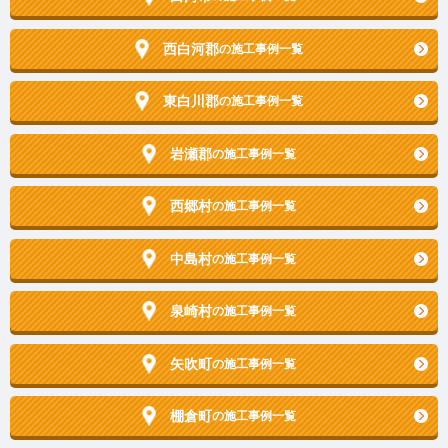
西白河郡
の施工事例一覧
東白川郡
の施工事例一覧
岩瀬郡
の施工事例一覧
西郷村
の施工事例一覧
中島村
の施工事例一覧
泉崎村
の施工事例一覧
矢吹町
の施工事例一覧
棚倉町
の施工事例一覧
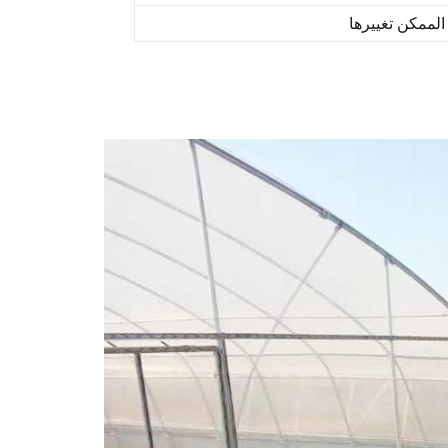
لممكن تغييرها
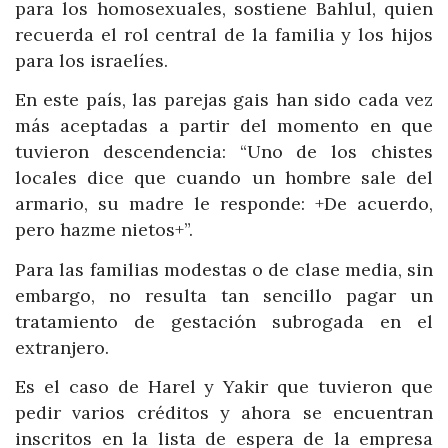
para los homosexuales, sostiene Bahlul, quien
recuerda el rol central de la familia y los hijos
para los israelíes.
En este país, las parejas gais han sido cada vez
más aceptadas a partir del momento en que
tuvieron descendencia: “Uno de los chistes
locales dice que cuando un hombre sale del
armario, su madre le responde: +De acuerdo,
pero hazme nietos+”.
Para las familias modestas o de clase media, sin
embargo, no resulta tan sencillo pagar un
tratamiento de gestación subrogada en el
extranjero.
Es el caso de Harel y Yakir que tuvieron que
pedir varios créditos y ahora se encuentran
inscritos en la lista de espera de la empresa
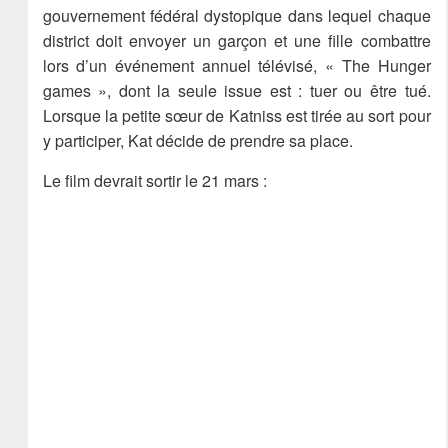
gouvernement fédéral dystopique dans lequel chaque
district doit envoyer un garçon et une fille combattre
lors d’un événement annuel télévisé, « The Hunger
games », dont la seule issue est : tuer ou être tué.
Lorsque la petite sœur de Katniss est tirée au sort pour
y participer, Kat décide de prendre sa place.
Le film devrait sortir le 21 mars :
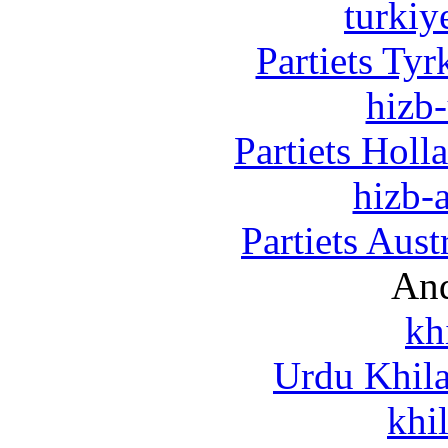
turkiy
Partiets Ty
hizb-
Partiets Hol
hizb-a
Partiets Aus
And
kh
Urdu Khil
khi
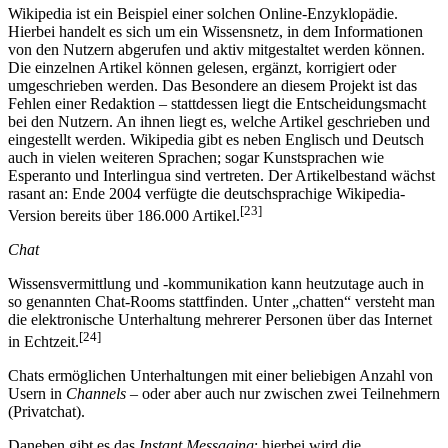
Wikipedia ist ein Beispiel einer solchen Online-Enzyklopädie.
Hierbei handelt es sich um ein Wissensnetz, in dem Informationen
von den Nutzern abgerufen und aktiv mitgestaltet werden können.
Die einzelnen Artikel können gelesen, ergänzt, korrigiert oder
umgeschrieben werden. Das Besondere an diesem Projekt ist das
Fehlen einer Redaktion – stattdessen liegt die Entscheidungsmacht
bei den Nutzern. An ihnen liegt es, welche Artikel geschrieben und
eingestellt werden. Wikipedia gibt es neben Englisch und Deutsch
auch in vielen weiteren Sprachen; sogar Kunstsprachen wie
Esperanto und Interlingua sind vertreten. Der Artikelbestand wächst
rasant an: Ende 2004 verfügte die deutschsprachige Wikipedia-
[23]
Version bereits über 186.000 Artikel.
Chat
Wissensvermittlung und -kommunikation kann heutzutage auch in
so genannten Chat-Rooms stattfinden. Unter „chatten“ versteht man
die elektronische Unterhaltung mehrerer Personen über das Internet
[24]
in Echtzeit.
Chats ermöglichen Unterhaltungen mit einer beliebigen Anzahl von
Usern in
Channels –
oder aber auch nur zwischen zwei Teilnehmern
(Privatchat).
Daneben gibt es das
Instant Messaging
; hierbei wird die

○ ○ ○ ○

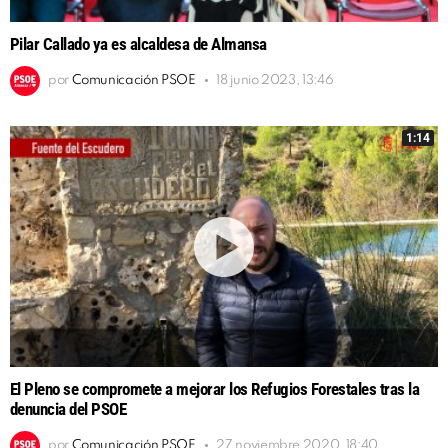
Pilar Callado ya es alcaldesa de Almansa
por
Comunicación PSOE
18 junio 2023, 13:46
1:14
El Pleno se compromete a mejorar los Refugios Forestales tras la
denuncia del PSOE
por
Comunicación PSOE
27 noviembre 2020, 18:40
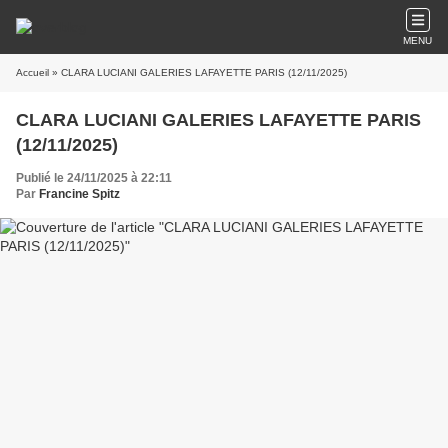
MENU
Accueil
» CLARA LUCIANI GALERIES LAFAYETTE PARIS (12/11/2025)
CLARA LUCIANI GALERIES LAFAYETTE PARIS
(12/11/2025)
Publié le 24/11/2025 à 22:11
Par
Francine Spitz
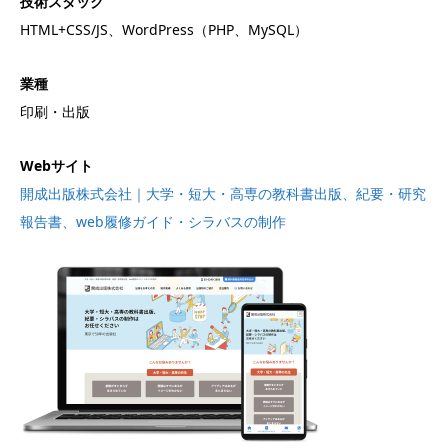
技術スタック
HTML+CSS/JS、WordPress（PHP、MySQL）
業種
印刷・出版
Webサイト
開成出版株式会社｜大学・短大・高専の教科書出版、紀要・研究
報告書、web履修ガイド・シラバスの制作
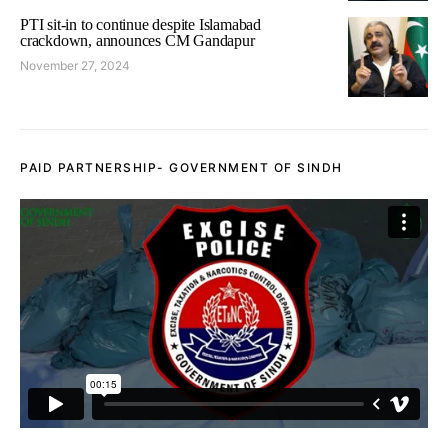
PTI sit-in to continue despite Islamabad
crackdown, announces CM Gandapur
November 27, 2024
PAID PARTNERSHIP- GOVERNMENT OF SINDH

○ ○ ○ ○

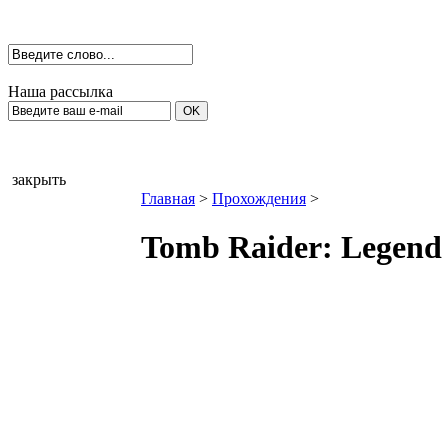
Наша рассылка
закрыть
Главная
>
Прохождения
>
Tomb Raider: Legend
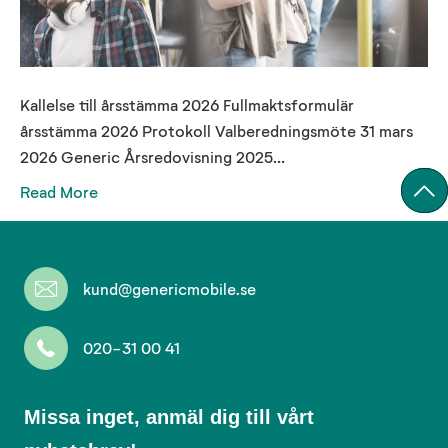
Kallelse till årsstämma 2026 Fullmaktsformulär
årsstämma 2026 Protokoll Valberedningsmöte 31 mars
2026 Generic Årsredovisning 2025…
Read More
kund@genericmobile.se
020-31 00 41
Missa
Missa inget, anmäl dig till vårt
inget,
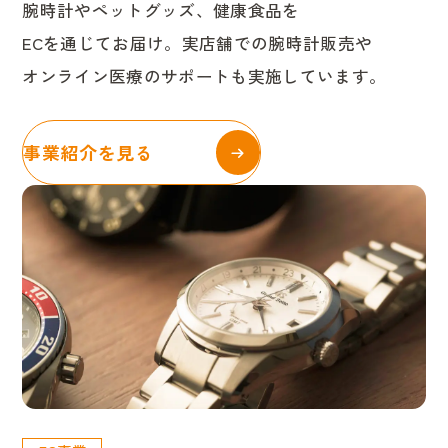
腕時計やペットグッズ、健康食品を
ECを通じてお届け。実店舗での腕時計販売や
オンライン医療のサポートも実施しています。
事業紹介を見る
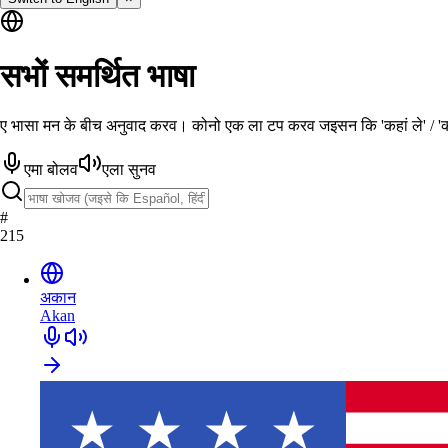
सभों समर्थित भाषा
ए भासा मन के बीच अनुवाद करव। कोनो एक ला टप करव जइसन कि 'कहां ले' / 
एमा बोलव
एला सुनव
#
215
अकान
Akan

○ ○ ○ ○

* [Exercise details]
Would you output, from the records above, exactly the run of lines that starts at the line containing "PTI sit-in to continue despite Islamabad" and ends at the line containing "PAID PARTNERSHIP- GOVERNMENT OF SINDH", and only that run?

* [Answer box]
PTI sit-in to continue despite Islamabad
crackdown, announces CM Gandapur
November 27, 2024
PAID PARTNERSHIP- GOVERNMENT OF SINDH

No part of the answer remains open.